By JEFF EPSTEIN
[email protected]
ACWORTH — Northern Heritage Mills, Inc., a local nonprofit organization, is celebrating and planning for the future after a day of workshops to help middle-school girls learn about careers in science, technology, engineering and math (STEM).
The Young Women In Engineering event, held Wednesday at the River Valley Technical Center (RVTC) in Springfield, Vt., placed 60 girls from middle schools in Vermont and New Hampshire into one of at least six technical workshops, each hosted by a company specializing in the workshop’s field, said Northern Heritage Mills leader Gerry DeMuro. Each workshop, led by a female engineer, was an immersive, specialized day of activities and training, with hands-on projects for the student teams.
According to RVTC, the workshop topics included electrical circuits, hosted by Eversource; plasma cutting, hosted by Hypertherm; marine engineering and navigation, hosted by the Landing School from Maine, building solar lanterns, hosted by the Thayer School of Engineering, constructing precision electrical products, hosted by Whelen Engineering; and solar electric technologies, hosted by Norwich Technologies. A seventh workshop may also have been included late, DeMuro said.

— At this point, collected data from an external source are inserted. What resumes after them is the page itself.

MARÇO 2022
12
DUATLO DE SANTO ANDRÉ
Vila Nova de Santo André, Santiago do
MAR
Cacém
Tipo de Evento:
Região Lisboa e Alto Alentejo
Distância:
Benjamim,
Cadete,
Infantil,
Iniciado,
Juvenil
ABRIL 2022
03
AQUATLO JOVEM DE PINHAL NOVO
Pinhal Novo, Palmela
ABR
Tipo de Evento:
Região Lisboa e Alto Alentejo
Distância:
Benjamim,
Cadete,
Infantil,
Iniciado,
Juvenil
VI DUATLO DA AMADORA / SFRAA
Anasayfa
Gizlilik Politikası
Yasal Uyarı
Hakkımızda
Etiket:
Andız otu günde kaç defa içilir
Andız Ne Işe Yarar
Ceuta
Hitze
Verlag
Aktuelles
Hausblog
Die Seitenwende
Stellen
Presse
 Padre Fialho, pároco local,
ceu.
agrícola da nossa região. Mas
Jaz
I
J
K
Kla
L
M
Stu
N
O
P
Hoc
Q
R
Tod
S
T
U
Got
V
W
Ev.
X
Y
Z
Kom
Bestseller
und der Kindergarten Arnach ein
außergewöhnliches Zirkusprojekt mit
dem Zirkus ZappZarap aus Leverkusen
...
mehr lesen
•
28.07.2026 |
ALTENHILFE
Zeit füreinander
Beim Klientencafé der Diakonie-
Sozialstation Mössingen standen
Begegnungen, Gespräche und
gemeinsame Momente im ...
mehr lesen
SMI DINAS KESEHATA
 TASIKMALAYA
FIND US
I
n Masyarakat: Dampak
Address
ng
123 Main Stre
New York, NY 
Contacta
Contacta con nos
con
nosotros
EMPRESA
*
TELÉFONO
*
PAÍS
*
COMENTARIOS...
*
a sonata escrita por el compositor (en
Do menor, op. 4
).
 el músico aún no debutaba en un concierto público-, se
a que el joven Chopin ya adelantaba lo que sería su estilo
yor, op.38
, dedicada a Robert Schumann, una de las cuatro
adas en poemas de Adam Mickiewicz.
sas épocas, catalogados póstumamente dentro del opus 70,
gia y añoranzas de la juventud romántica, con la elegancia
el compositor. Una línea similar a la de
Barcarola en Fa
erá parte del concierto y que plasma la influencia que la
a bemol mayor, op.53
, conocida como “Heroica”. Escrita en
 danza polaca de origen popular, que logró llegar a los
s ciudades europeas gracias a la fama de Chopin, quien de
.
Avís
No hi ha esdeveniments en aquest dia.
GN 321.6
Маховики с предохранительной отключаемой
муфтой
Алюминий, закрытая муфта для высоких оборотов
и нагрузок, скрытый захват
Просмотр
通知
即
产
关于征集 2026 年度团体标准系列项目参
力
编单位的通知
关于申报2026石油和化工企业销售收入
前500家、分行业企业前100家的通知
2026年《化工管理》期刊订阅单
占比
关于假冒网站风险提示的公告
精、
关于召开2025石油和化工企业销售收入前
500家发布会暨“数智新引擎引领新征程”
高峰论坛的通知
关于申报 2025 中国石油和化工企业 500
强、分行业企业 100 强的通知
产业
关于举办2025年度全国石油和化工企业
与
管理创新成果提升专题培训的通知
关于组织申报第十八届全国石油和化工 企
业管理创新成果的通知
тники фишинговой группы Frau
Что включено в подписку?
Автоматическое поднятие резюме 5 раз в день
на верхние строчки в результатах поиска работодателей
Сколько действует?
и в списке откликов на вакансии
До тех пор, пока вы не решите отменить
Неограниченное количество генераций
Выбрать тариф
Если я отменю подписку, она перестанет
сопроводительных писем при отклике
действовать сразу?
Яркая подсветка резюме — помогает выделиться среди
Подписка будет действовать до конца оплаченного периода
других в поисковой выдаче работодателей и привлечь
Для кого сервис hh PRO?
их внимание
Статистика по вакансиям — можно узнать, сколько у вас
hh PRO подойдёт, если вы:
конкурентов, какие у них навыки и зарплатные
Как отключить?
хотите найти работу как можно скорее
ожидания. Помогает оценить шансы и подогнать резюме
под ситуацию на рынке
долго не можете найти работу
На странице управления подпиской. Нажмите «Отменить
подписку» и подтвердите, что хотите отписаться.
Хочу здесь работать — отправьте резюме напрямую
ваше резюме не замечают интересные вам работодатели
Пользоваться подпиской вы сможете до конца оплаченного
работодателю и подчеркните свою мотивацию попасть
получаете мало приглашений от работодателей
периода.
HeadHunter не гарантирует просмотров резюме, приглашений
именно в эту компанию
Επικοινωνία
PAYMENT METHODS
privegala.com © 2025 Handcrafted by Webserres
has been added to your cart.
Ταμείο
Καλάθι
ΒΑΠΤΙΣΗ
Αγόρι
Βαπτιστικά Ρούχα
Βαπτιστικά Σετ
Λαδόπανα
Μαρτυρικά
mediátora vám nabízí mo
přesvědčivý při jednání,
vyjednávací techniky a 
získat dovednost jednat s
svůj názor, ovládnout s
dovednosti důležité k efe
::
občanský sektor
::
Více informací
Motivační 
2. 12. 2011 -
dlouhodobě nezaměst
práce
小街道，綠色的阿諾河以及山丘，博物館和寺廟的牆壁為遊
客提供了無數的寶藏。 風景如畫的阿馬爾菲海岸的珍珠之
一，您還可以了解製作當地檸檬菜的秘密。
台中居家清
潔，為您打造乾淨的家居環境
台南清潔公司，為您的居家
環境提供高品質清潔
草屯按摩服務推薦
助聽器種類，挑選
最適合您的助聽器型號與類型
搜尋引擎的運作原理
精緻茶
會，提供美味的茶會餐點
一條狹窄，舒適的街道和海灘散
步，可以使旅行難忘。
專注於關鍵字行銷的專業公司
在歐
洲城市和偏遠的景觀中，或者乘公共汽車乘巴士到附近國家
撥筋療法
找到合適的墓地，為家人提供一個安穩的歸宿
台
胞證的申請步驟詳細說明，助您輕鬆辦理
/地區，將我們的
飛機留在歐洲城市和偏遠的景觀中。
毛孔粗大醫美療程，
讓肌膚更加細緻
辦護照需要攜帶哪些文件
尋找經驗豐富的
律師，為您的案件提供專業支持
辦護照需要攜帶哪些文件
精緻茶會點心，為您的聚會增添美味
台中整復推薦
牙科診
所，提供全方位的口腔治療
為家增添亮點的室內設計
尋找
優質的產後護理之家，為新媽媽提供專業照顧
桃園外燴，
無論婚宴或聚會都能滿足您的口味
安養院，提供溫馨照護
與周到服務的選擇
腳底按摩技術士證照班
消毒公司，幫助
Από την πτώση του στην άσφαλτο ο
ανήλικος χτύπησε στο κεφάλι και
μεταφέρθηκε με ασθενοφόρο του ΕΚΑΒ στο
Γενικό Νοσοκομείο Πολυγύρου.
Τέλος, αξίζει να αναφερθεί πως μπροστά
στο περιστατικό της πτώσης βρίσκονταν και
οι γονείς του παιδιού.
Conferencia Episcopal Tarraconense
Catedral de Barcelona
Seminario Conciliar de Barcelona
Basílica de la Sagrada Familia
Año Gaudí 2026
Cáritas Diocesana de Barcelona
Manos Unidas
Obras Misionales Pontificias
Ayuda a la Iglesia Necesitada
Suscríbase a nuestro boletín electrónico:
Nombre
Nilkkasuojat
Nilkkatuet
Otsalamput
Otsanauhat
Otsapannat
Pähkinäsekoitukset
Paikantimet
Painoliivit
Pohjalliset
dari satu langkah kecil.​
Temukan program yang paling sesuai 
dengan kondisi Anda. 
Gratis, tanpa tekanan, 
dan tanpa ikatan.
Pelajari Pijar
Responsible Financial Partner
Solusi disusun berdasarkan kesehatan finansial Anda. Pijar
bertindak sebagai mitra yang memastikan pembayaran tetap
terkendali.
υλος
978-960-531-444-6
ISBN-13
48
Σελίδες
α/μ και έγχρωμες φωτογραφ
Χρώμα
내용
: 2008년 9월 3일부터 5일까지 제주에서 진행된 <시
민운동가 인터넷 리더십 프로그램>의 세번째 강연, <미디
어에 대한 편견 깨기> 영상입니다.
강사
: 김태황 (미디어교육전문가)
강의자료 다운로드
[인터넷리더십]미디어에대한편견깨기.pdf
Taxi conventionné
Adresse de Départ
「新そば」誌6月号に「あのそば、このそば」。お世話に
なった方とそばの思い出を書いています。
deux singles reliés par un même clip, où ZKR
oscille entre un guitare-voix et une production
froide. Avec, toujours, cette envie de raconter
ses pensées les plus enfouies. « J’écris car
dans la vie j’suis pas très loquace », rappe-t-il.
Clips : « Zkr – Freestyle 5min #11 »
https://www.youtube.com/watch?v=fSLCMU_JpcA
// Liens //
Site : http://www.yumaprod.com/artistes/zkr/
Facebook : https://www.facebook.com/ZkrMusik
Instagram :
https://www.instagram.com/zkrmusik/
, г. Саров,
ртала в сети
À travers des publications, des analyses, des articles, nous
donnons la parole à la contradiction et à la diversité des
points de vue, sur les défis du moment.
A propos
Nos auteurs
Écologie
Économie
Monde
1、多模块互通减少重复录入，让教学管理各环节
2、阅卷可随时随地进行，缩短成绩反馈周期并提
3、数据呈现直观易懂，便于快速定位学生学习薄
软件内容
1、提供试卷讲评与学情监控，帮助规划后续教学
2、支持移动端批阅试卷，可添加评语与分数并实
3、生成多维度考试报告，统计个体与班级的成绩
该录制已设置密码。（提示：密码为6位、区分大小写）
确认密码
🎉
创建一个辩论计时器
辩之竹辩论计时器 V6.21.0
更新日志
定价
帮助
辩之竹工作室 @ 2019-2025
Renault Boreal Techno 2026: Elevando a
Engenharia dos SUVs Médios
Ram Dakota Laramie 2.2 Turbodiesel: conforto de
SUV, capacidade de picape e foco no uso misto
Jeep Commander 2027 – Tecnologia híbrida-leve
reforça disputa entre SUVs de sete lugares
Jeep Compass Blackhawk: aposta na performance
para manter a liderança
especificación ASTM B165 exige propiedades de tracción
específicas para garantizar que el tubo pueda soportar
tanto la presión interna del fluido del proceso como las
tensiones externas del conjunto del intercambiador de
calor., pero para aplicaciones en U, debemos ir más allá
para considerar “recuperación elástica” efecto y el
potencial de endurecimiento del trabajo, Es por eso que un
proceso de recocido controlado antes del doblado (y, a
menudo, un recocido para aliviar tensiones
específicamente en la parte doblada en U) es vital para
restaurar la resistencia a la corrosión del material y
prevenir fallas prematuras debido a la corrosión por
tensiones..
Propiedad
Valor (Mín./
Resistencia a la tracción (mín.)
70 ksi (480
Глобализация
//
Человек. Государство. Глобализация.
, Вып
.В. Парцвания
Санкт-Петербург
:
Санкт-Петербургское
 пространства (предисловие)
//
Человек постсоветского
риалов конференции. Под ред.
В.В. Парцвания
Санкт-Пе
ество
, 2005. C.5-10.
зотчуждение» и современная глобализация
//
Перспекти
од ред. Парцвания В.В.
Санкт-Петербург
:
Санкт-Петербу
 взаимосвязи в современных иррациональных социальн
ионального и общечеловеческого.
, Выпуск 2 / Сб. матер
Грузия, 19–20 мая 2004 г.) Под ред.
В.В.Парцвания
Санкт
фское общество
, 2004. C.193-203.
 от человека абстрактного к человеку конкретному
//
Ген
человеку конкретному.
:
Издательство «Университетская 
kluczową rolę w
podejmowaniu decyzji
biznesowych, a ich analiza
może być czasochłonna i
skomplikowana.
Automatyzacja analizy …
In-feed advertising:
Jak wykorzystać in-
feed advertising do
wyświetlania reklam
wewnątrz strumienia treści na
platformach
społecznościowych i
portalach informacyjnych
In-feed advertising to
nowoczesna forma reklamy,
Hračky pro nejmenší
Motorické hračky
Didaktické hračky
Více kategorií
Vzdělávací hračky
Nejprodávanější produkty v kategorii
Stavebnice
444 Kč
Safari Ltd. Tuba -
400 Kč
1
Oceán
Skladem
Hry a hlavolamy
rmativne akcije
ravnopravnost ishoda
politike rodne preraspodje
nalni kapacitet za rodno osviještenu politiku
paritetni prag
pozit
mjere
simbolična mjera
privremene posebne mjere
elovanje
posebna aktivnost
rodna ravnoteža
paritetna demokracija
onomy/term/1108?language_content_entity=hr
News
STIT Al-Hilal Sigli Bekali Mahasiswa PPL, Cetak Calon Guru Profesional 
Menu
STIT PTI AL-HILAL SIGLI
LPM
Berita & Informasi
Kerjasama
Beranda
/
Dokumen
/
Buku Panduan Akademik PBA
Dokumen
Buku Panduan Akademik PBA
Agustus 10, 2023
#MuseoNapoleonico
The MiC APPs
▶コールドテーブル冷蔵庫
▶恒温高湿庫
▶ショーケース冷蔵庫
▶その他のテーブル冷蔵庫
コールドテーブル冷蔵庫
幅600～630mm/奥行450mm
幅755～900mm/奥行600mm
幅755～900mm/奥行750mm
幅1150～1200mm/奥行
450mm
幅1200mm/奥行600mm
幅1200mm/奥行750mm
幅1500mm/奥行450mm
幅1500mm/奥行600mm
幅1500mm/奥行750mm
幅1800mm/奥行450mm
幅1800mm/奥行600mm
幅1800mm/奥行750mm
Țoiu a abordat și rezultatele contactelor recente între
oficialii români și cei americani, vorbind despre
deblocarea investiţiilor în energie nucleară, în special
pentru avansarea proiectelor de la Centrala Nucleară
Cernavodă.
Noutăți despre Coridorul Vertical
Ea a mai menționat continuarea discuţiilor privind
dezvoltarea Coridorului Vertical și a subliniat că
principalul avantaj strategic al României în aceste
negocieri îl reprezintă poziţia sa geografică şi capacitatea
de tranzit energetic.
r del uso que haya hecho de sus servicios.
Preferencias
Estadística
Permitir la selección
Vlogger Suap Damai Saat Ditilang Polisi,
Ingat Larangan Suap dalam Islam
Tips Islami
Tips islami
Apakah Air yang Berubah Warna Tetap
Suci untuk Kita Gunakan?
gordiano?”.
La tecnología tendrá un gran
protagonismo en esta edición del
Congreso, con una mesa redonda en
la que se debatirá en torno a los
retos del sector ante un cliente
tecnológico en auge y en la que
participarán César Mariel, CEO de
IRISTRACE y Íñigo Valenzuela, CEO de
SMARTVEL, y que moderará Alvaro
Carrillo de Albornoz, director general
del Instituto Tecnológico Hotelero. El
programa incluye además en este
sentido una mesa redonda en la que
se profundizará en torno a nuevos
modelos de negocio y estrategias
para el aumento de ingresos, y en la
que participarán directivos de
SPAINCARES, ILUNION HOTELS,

DeMuro cited the marine workshop as one example of how hard work can lead to student enthusiasm. Activities included construction of a 14 by 20-foot pool, used to float small sailboats. The sailboats demonstrated principles of fluid dynamics in a way that made it real for the girls.
“They were just thrilled to see these little boats go flying across their pool,” he said.
Over in the solar energy workshop, five professionals mentored 10 girls, helping them build photovoltaic cells. Although the PV cells were actually powered by overhead fluorescent lights for the workshop, building them offered the opportunity to learn about the sun, and the enormous distance solar energy has to travel through space to get to Earth.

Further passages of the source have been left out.